Capítulo 21
Pelillos a la mar
En un país en el que más de uno se habrá llevado una reprimenda por comerse el embutido sin pan —¡menudo despilfarro!, ¿verdad?—, que depilarse cueste casi lo que un neumático de invierno puede dar una idea general de la estética veraniega de sus autóctonos.
En los albores de la inestable primavera teutona, es común contemplar por sus calles el armonioso pulule de forros polares combinados con sandalias (sobre níveos calcetines, por supuesto). Si algún día se encuentran por estos lares en época estival y tienen oportunidad de disfrutar de tal exhibición, sepan ustedes que esas piernas lechosas y peludas no son fruto de la desprevención y las prisas ante las inconstantes temperaturas nórdicas. Vamos, que aquí nadie se ha olvidado de depilarse, es que directamente no conocen cera.
Este respeto que parecen profesarle los germanos a la cabellera corporal suele tener sus ventajas, no se crean, que ser la tuerta en un universo de ciegos le añade unas lorzas a la vanidad de cualquiera.
El problema es cuando se exportan invidentes a un lugar en el que todos se han hecho el láser. Como por ejemplo una boda en Madrid. La mía, sin ir más lejos. En septiembre y a la española; y tirando a tradicional.
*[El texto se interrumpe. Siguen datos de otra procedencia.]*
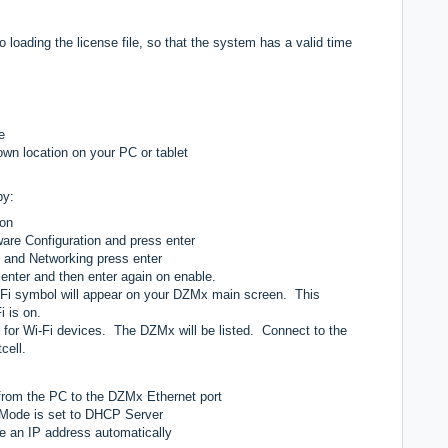
loading the license file, so that the system has a valid time
e
nown location on your PC or tablet
by:
ton
are Configuration and press enter
s and Networking press enter
enter and then enter again on enable.
Fi symbol will appear on your DZMx main screen. This
i is on.
for Wi-Fi devices. The DZMx will be listed. Connect to the
cell.
from the PC to the DZMx Ethernet port
Mode is set to DHCP Server
ve an IP address automatically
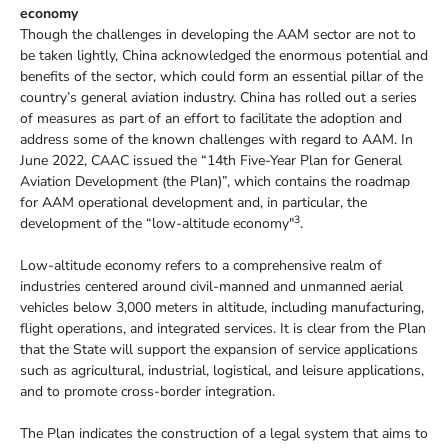
economy
Though the challenges in developing the AAM sector are not to
be taken lightly, China acknowledged the enormous potential and
benefits of the sector, which could form an essential pillar of the
country’s general aviation industry. China has rolled out a series
of measures as part of an effort to facilitate the adoption and
address some of the known challenges with regard to AAM. In
June 2022, CAAC issued the “14th Five-Year Plan for General
Aviation Development (the Plan)”, which contains the roadmap
for AAM operational development and, in particular, the
3
development of the “low-altitude economy"
.
Low-altitude economy refers to a comprehensive realm of
industries centered around civil-manned and unmanned aerial
vehicles below 3,000 meters in altitude, including manufacturing,
flight operations, and integrated services. It is clear from the Plan
that the State will support the expansion of service applications
such as agricultural, industrial, logistical, and leisure applications,
and to promote cross-border integration.
The Plan indicates the construction of a legal system that aims to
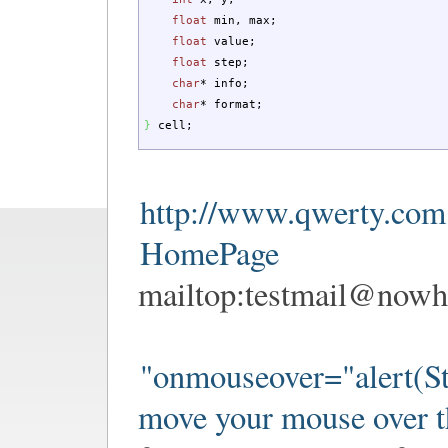
float
min, max
;
float
value
;
float
step
;
char
*
info
;
char
*
format
;
}
cell
;
http://www.qwerty.com
HomePage
mailtop:
testmail@nowh
"onmouseover="alert(St
move your mouse over t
Ya saben, traje blanco y mantilla, chaqué y vals.
Sorprendentemente se apuntaron un porrón de teutones y yo, consciente de lo que puede arruinarle a uno la velada el sentirse over- o underdressed, sentí la moral obligación de aclararle a la parte viajera que aquí las bodas son… bodas.
Arreglados y formales, bitte: las sandalias sin calcetín, pasarse un peine —que una vez al año no hace daño, palabrita— y cambiarse el forro polar por un chal o similar bastará.
Maromen, abducido por su guapura en versión pingüino, persuadió a su Herr Padre para que se le aconjuntase con un chaqué. Y el resto, en cuanto avizoraron las levitas, sacaron sus corbatas y chaquetas —de cuyas tonalidades fosforescentes no hablaré— y guardaron las Nike Air. Danke sehr.
Ese día, incluso mi biocuñada decidió que la naturaleza y su sabiduría podían irse a tomar vientos y se despejó los sobaquen —que tampoco le supuso un gran sacrificio, por mucho que así me lo vendiese, que me consta que la Natur se la pasa por el forro cuando se trata de sus cejas, sea el día que sea.
A posteriori se me informó de la insurrección de la madrina. Por lo visto, muy a pesar de la machaconería de su hija, la buena mujer se negó en rotundo a podarse las piernas. Ni de koñen, vamos, encima de que se ponía falda corta, lo que le faltaba era depilarse.
Tanto le dieron la murga a la matriarca, que acabó marcando mi número a pocas horas del enlace para preguntarme dónde podía comprar medias. ¿Medias? ¿A 30 °C y después de una semana en la Costa Brava? Como se podrán imaginar, la mandé a El Corte Inglés.
Supongo que serían los nervios o los dos vodkas que me suministró mi madre antes de salir de casa y ese día no me fijé. Lo que, sin embargo, sí que recuerdo es haber tenido un fugaz pensamiento al verla. ¿No habían ido a la playa? ¿No quería unas medias? ¡Se ha depilado!
Pero no fue hasta unas semanas después, recién entregado el álbum oficial del evento y paseando a una íntima que no pudo presenciar el mismo, cuando me oí decir a mí misma: «Esta de aquí es mi suegra…, la del vestido berenjena y… ¡¿medias blancas?!».
En ese momento decidí que, si por algún casual nos daba por renovar votos en algún momento, lo haríamos en Siberia.